# [Data extract]

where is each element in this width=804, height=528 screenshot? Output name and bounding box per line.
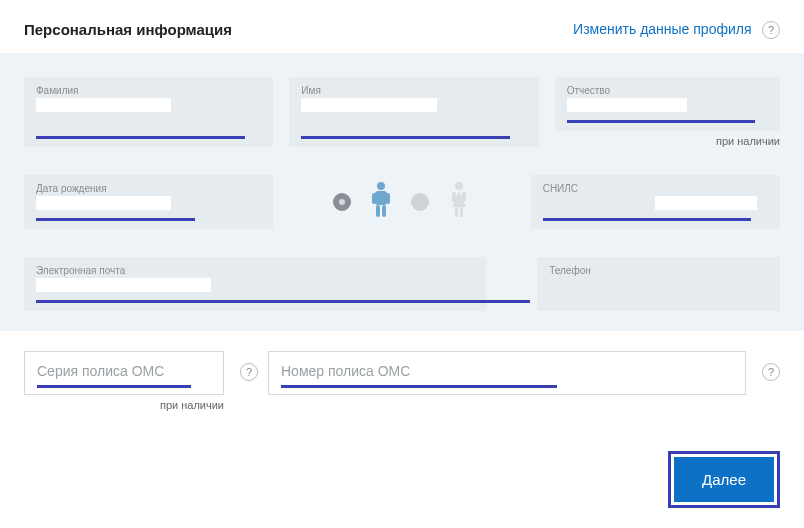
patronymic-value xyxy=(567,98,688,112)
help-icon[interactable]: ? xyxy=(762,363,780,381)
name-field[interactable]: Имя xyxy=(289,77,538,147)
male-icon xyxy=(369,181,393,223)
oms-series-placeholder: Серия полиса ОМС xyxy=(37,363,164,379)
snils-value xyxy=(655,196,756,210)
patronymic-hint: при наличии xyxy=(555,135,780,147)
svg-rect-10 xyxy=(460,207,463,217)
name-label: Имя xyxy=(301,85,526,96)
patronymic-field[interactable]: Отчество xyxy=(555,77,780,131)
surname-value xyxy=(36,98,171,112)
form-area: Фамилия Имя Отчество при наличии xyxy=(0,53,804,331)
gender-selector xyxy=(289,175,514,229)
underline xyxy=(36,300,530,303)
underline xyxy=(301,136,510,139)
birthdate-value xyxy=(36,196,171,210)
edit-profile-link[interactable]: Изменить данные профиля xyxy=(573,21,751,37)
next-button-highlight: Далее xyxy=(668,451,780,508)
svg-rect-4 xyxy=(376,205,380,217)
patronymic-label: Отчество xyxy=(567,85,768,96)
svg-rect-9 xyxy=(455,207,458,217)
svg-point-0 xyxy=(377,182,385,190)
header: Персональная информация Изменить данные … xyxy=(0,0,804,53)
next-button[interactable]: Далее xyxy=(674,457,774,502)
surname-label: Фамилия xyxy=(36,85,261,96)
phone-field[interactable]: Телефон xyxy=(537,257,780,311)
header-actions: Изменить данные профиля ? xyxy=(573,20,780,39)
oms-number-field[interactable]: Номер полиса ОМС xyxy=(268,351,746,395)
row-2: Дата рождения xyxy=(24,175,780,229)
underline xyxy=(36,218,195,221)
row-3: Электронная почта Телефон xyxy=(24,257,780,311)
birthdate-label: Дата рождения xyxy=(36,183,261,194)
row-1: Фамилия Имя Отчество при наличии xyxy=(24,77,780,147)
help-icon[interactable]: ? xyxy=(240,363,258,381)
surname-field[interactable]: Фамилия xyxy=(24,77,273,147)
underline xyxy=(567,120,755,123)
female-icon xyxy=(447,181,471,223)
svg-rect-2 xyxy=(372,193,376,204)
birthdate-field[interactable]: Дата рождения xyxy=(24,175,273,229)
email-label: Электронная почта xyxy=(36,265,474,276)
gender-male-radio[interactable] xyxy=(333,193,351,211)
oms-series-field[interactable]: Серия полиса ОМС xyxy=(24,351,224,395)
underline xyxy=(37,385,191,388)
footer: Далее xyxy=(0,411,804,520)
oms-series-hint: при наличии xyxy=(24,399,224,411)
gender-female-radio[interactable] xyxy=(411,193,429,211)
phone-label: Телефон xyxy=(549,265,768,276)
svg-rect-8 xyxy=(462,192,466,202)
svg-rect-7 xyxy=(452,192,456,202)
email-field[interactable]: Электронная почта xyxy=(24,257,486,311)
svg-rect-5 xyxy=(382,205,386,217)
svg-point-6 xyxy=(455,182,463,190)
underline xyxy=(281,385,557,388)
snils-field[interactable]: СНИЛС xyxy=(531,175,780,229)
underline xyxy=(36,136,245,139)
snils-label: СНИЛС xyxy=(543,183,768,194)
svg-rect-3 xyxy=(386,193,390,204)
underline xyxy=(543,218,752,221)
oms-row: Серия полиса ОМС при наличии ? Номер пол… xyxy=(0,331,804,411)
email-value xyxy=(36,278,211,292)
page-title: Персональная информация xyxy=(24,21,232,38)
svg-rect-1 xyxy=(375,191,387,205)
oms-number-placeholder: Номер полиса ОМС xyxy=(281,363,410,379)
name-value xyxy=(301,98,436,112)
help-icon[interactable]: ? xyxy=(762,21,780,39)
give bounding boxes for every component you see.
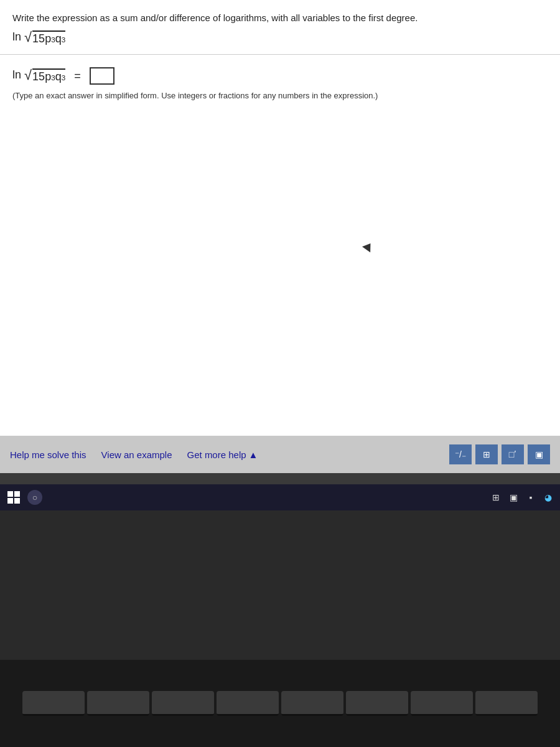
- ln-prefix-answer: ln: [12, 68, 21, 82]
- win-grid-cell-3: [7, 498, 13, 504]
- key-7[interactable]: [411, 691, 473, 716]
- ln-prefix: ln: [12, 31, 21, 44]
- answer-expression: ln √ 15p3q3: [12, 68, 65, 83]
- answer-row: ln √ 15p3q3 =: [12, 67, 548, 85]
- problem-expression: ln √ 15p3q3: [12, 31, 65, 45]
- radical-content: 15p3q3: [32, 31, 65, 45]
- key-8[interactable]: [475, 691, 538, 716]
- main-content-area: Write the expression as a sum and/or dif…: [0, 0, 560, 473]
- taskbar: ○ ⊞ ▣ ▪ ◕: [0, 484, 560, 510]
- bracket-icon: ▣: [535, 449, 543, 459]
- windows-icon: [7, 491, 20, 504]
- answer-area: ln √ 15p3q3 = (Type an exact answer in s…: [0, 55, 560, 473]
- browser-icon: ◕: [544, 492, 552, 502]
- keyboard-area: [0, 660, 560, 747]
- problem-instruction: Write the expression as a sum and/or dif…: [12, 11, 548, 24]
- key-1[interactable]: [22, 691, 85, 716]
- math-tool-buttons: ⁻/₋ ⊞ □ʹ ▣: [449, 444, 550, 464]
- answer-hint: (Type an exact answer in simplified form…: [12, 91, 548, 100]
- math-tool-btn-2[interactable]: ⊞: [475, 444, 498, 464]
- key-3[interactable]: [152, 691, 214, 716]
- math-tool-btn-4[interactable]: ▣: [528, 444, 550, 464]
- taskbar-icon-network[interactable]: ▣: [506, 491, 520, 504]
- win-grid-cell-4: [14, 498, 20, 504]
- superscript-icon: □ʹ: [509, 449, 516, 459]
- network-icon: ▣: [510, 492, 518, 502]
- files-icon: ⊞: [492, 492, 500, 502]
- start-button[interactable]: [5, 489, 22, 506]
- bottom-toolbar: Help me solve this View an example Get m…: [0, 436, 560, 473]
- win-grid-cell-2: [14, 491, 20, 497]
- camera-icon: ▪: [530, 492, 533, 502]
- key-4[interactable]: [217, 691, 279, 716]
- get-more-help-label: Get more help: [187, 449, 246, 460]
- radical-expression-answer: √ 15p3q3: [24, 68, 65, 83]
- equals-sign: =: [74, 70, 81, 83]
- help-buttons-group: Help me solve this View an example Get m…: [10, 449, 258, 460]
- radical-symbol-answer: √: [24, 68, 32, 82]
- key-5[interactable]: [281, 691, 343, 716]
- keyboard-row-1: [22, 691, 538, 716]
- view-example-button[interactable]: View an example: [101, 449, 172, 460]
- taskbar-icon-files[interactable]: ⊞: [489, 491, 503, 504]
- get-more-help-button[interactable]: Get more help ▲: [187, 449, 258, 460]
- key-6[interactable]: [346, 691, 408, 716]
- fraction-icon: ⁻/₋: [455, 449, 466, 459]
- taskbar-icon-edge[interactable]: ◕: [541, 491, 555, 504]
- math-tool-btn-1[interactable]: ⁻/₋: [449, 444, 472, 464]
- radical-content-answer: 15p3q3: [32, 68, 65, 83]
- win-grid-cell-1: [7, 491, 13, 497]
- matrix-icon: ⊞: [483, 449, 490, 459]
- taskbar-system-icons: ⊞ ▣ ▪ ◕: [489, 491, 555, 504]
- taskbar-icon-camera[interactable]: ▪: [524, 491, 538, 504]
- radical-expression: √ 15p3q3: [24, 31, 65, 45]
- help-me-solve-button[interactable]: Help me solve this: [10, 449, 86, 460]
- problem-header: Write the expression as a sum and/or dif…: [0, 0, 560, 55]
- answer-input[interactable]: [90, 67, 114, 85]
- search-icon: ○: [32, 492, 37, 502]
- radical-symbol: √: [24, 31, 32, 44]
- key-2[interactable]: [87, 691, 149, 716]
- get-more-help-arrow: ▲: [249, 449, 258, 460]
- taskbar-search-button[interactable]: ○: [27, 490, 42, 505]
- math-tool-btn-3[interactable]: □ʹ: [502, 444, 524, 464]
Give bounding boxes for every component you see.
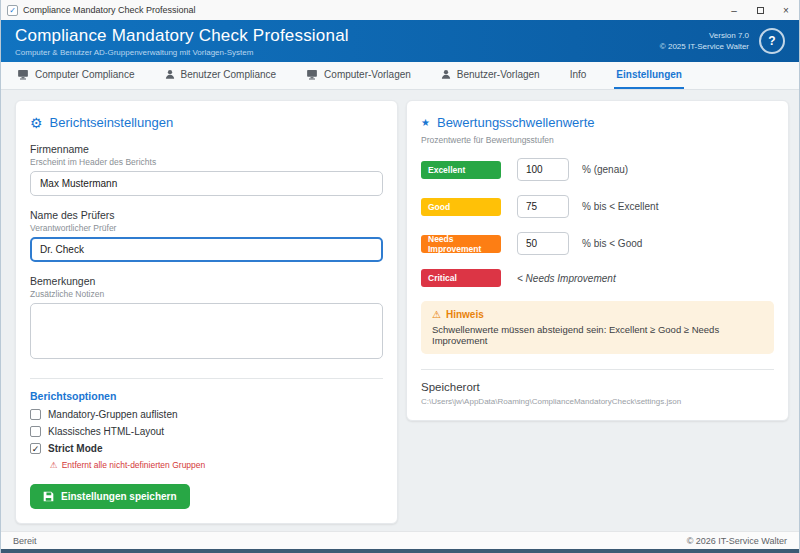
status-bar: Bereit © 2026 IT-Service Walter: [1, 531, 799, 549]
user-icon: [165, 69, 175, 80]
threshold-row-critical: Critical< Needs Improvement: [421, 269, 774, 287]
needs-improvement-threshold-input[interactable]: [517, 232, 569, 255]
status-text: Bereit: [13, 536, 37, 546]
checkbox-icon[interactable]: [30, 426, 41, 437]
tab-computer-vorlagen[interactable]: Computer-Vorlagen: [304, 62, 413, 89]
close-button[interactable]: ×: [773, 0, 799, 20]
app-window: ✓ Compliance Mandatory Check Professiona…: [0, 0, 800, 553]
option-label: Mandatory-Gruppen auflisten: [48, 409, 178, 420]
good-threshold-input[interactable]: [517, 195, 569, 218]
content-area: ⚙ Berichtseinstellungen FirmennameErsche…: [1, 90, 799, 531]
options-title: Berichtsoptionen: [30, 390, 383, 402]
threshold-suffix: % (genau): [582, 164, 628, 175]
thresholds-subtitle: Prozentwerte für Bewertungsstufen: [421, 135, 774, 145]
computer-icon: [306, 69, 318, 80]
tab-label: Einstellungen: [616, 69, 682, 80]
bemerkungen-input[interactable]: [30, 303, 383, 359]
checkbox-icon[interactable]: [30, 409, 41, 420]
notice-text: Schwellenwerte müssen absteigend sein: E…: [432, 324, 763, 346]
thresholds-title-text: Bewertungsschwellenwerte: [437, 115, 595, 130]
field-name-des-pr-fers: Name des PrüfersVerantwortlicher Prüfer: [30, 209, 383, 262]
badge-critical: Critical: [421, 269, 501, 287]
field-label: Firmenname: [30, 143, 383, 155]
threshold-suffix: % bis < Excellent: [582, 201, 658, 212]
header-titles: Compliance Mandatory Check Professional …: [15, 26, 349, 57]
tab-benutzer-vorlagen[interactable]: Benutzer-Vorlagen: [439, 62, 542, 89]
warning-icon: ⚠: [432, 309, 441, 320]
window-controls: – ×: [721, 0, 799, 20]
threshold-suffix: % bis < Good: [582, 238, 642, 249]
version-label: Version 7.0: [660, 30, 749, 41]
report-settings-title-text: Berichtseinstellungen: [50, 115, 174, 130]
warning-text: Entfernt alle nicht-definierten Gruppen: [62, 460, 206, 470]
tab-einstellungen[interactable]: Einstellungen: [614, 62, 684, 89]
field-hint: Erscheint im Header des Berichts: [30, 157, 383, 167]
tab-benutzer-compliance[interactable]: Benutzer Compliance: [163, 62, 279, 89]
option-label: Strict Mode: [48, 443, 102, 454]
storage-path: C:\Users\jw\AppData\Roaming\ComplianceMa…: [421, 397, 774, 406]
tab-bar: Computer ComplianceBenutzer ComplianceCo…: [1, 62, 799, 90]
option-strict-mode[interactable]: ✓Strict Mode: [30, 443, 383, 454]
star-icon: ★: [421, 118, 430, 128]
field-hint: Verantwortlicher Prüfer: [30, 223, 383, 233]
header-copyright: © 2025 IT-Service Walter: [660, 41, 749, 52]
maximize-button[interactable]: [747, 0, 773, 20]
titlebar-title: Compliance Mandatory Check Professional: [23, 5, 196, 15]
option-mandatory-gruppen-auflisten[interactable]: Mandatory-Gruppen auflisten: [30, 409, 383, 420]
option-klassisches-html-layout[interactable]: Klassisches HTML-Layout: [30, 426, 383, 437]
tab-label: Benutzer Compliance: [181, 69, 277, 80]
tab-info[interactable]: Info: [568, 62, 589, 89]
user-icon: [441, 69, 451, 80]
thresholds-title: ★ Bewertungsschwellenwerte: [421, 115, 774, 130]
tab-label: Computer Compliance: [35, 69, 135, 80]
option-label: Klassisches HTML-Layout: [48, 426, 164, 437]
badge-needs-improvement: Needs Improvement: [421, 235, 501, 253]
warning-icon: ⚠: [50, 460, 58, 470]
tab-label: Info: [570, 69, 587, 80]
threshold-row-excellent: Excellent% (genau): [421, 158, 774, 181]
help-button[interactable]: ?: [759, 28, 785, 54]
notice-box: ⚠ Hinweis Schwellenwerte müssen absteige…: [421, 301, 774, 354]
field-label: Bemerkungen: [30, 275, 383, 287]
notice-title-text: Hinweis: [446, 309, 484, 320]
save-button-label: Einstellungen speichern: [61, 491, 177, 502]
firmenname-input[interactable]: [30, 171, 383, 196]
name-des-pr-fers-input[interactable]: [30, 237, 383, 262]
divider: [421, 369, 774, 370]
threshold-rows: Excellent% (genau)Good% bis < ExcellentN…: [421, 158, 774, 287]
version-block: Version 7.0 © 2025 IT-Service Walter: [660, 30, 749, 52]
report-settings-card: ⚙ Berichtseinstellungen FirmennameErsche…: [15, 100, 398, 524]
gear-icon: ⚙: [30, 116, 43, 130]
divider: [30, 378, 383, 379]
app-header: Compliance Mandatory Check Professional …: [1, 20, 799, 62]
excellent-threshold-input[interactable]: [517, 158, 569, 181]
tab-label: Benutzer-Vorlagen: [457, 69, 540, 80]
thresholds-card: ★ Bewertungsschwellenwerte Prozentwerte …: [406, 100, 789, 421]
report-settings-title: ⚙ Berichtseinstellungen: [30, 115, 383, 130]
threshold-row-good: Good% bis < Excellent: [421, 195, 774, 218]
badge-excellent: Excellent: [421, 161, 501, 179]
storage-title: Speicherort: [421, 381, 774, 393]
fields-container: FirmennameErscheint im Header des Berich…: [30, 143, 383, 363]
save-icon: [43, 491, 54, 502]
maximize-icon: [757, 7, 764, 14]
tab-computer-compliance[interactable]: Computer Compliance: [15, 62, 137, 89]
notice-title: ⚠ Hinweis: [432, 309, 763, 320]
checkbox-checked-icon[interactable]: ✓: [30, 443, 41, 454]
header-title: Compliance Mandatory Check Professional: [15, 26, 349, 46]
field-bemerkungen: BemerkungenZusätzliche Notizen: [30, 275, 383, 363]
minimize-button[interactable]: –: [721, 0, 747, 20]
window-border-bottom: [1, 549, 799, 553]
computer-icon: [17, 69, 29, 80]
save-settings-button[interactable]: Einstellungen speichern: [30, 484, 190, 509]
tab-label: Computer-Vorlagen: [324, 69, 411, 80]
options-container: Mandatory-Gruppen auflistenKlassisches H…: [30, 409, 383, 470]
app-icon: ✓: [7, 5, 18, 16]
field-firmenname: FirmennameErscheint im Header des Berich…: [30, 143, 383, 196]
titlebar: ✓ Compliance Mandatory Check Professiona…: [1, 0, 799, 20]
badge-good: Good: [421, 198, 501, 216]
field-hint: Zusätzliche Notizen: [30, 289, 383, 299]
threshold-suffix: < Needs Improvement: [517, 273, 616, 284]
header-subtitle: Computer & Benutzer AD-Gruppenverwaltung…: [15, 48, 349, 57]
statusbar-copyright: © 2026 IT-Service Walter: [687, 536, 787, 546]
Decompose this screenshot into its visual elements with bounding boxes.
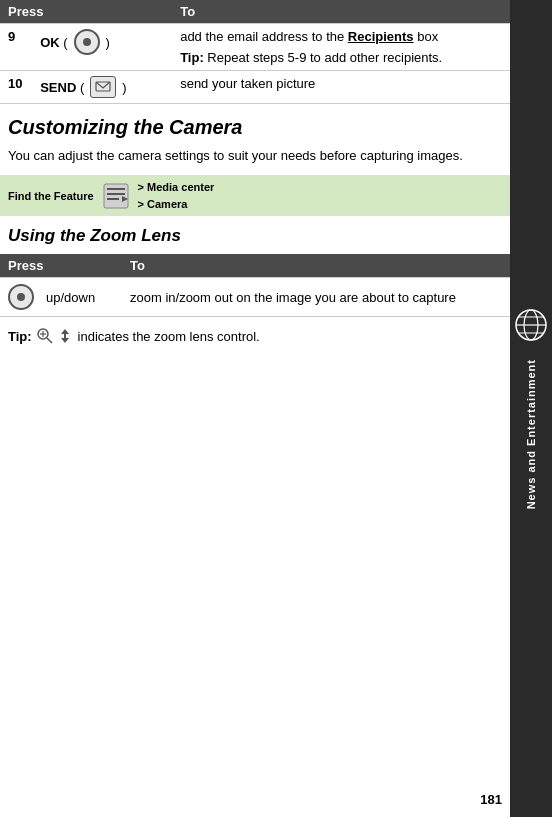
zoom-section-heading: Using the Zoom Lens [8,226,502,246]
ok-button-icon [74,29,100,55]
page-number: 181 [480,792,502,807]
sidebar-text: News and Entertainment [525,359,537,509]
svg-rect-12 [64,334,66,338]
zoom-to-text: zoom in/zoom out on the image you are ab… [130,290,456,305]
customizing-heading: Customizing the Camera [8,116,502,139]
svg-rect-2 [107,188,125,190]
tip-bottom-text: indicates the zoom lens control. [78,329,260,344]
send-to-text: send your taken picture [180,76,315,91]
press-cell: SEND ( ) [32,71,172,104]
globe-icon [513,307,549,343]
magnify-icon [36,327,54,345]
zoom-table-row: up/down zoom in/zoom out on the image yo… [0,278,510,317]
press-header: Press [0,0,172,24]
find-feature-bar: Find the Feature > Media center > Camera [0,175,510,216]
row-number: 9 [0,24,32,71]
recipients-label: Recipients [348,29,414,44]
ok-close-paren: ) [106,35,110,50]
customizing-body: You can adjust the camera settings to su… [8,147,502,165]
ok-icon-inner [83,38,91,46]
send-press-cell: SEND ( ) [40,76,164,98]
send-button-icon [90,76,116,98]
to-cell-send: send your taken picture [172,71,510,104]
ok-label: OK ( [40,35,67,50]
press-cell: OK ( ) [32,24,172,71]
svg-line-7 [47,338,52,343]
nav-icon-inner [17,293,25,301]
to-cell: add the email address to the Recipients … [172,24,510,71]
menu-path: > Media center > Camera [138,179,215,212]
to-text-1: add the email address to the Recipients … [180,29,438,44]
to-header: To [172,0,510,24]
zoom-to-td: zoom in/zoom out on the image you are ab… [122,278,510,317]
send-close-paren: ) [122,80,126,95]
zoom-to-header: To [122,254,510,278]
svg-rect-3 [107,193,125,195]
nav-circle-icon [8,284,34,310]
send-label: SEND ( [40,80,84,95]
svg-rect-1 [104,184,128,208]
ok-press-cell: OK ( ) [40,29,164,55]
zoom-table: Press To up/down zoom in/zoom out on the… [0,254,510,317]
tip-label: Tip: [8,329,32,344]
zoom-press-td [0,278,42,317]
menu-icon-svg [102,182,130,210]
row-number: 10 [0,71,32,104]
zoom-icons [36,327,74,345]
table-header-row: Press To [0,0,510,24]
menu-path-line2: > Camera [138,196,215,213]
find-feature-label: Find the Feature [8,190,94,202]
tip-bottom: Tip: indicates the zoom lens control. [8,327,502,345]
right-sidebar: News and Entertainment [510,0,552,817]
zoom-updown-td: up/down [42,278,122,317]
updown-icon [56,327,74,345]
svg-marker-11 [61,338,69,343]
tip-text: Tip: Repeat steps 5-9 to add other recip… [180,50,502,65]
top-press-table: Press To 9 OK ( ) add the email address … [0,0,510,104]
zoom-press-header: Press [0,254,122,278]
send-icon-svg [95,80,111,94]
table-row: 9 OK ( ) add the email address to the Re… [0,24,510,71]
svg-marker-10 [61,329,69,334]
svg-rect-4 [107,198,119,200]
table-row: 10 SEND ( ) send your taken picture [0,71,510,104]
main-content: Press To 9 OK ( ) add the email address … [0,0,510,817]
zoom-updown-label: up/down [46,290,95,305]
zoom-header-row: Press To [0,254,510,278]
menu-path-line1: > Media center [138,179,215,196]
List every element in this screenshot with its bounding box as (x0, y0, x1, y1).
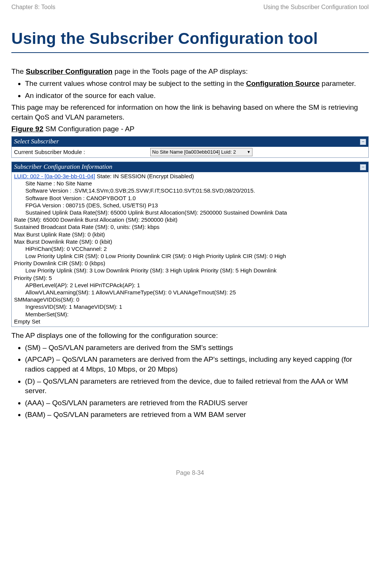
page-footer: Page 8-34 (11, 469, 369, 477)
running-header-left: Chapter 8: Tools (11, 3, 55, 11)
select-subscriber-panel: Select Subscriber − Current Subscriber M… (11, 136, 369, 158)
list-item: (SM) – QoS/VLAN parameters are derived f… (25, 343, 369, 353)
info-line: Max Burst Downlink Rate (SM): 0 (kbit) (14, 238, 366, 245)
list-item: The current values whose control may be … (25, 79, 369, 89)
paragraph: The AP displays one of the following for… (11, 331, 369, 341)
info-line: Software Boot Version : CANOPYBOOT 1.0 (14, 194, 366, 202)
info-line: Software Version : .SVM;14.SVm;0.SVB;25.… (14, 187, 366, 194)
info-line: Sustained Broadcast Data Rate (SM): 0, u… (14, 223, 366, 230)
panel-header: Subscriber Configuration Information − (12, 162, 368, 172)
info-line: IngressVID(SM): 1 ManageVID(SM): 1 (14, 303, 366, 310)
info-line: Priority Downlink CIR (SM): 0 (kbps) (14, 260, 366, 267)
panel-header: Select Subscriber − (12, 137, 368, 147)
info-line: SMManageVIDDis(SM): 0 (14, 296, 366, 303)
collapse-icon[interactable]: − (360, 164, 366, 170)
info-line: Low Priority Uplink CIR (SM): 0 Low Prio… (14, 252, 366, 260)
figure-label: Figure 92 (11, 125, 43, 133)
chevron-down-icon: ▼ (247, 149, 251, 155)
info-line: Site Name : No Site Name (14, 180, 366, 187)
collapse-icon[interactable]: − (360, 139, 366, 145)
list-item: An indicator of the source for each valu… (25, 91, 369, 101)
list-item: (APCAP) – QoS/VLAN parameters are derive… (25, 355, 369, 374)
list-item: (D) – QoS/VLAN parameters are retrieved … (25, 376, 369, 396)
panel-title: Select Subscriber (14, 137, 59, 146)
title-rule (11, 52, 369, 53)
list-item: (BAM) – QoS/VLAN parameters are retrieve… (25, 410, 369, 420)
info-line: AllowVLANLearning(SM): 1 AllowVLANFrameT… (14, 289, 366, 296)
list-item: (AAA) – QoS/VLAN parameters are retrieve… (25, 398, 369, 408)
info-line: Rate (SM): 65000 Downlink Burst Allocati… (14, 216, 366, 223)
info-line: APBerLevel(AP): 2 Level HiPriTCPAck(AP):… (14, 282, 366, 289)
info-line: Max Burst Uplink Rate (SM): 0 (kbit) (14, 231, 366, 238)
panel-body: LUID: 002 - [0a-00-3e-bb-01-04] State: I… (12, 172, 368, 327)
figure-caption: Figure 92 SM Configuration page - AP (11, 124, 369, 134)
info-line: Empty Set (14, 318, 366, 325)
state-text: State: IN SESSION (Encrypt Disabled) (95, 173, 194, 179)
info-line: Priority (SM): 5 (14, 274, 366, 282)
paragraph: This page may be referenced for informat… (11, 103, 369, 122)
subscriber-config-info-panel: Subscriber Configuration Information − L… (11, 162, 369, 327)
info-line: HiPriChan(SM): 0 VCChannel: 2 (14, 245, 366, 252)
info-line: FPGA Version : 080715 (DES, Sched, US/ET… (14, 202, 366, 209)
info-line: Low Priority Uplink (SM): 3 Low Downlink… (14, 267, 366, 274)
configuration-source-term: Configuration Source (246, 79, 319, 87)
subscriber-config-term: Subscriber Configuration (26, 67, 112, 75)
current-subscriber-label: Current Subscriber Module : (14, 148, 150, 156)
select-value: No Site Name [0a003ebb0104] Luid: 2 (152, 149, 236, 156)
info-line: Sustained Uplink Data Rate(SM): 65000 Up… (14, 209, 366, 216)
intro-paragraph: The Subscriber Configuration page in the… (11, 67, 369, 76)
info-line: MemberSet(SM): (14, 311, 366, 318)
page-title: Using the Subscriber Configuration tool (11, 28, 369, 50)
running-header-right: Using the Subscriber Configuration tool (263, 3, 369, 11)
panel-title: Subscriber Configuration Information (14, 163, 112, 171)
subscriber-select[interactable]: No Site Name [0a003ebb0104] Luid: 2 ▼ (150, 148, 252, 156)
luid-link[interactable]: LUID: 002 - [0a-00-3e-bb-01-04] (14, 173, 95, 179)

# [Required action]
What is the number of lines above that contain "point"? Reply with that number only.

# [Solution for this task]
2